Scalability — System Design Primer

Performance vs Scalability

These two terms get thrown around interchangeably, but they describe fundamentally different problems.

A system has a performance problem when it's slow for a single user. A system has a scalability problem when it's fast for a single user but falls apart under load. You can have one without the other.

The simplest test: If adding more resources to your system (machines, CPU, memory) improves throughput proportionally, your system scales. If doubling your servers doesn't roughly double your capacity, you have a scalability bottleneck — and throwing hardware at it won't save you.

Performance optimization makes individual operations faster. Scalability engineering makes the system handle more operations. The techniques often overlap, but the goals are distinct. A hand-tuned SQL query is a performance win. Sharding your database across nodes is a scalability play.

Latency vs Throughput

Latency is how long a single request takes — the time between "I asked" and "I got an answer." Throughput is how many requests the system handles per unit of time.

Request In

→ 120ms →

Response Out

Latency = time for one round trip

1,000 req

per

1 second

Throughput = total operations per second

Latency measures speed. Throughput measures capacity.

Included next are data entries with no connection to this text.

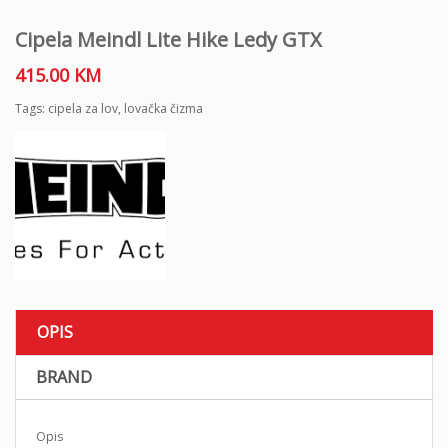
Cipela Meindl Lite Hike Ledy GTX
415.00
KM
Tags:
cipela za lov
,
lovačka čizma
OPIS
BRAND
Opis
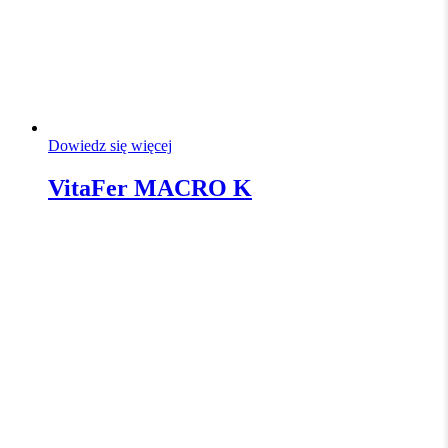
Dowiedz się więcej
VitaFer MACRO K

In most systems, you're aiming for maximum throughput with acceptable latency. These are often at odds. Batching requests improves throughput (you process more per cycle) but increases latency for individual requests (each one waits for the batch).

Where it gets tricky

Under low load, latency and throughput seem independent. Under high load, they become coupled. When throughput approaches capacity, latency spikes — requests start queuing, and each one waits longer. This is why load testing matters: your system's latency profile at 10% utilization tells you almost nothing about how it behaves at 80%.

Vertical vs Horizontal Scaling

There are two fundamental approaches to adding capacity:

Vertical Scaling (Scale Up)

Add more power to an existing machine — more CPU, RAM, faster disks.

16 CPU / 64GB

↓

64 CPU / 256GB

Horizontal Scaling (Scale Out)

Add more machines and distribute work across them.

1 server

↓

Vertical scaling is simpler. Horizontal scaling is more resilient.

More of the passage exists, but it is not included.